Then one day this deep well of awareness reached a boiling point on its own, its currents rising up from the base of my spine, surging through my gut, and flooding my heart where it was finally pumped up into my brain with such force that a series of strangely related, poetic notions spilled out for days with no effort at all. These metaphorical images, which I later collected in an unpublished book, The Black Horse Speaks, evoked a complex, nonverbal reality few of us two-legged creatures ever even notice, let alone master, mostly because we’ve become mesmerized by words. I understood at the most intimate level why Lao-tzu opened his famous Tao Te Ching with the caution, “The Tao that can be described is not the true Tao.” Yet like the elusive Chinese sage, I also felt compelled to give it my best try, no matter how futile it seemed.
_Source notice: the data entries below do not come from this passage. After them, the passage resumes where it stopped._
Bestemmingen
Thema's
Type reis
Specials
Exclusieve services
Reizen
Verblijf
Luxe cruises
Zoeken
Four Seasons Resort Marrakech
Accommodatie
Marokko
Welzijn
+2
The phrases that initially poured into my computer were just as vague, paradoxical, and open to interpretation as the ones that dripped from Lao-tzu’s pen more than 2,500 years ago.

It was then, not quite so simply, a matter of finding other philosophical, psychological, and scientific theories that resonated with those metaphors. The final step is the words you see here, the act of compressing nonlinear intuitive and somatic experience into the linear thoughts we have come to value so highly, the style of processing and communicating information most people consider the most advanced form of intelligence on earth. It is in many ways similar to translating a multileveled, nuance-infused language like Chinese or Aramaic into English — only worse. Like the proverbial finger pointing to the moon, my only hope is that the following discussion will give those who work and play with horses a sense of direction in experiencing this unique perspective for themselves.

Researchers are trained to value objectivity. Scientists are not supposed to get involved with their subjects or be moved by them. Some people will undoubtedly dismiss anything new I have to say about horses when I admit that my theories are based on actually feeling something, anything, in their presence. Our culture denies the wisdom of the body and the senses, deifying the mind in a vacuum, training us to stand in production lines or sit in cubicles at computers and sublimate our physical and emotional needs in service to the cold, objective logic of consumerism and competition.

No wonder increasing numbers of people get their thrills vicariously, through films, romance novels, and Internet chat rooms, where their words and fantasies act as safe, sterile surrogates for the risks and rewards of actual human contact. We are afraid to feel as adults because we were repeatedly discouraged from feeling as children, and thus never learned how to manage our emotions. Our notions of human authority usually involve repressing authentic emotions in favor of those deemed socially acceptable — until the pressure builds, and true feelings explode all over the place. We commonly use food, alcohol, and drugs to medicate those unruly sensations into submission. In this way, people manage to put off the day of reckoning — and blame the inevitable breakdown on addiction rather than the deeply buried emotional messages behind it.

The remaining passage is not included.